The Families Who Made Rome
by Anthony Majanlahti
Publication: May 2005
All rights: Chatto and Windus
400 pp.
How often does a visitor to Rome drift towards some landmark – the palazzo Barberini, say, or piazza Colonna – and wonder who created it? Why? What was their story? This fascinating book provides the answer. At once a history and a guide, it divides Rome into the districts dominated by the noble clans who in turn became fabulously rich when one of their members was made Pope: The Cenci, Colonna, della Rovere, Farnese, Borghese, Barberini and others. In each case Anthony Majanlahti tells the family story – powerful, bloody and vivid – with all the scandals and intrigues, the building of palazzi and piazza and churches, as well as relationships with artists like Bernini and Michaelangelo. An itinerary with maps and engravings then allows readers to walk round the area, with a detailed guide to buildings, streets, gardens and special features.

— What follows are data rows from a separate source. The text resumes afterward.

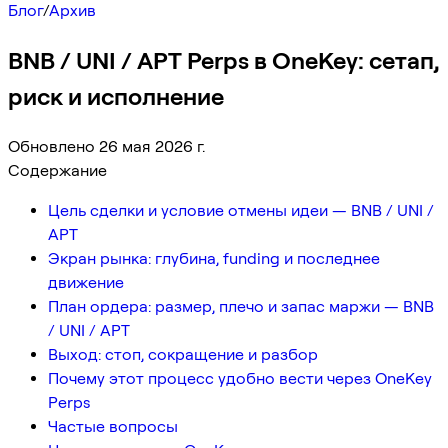
Блог
/
Архив
BNB / UNI / APT Perps в OneKey: сетап,
риск и исполнение
Обновлено 26 мая 2026 г.
Содержание
Цель сделки и условие отмены идеи — BNB / UNI /
APT
Экран рынка: глубина, funding и последнее
движение
План ордера: размер, плечо и запас маржи — BNB
/ UNI / APT
Выход: стоп, сокращение и разбор
Почему этот процесс удобно вести через OneKey
Perps
Частые вопросы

The Roman aristocracy placed their stamp on the city. Nobles, whether blowing up buildings with fireworks to make piazzas, or designing fountains to denote their bountiful wealth, created the dazzling splendour we see today. No other guide describes the development of Rome in this way: this book is completely new, including colourful material from old diaries and journals. As we stroll through Rome’s history – either literally or in the imagination – we discover it afresh. Famous sites like the Trevi Fountain, the Spanish Steps and even St Peter’s itself take on new significance as we watch the city rise from cramped medieval streets to become a glorious Renaissance and baroque panorama of piazzas and palaces, fountains and towers and domes. And always, in the background stand the ruins of the classical Imperial city, at once a model and a warning. Little ‘intermezzi’ fill in the background to each period, and the whole story runs on into the Rome of today, where remnants of these families still live – in gilded splendour, or squalor.
About the author:
Anthony Majanlahti is 35, an urban historian who graduated from the University of Toronto, and was for several years a researcher at the British School at Rome. This is his first book.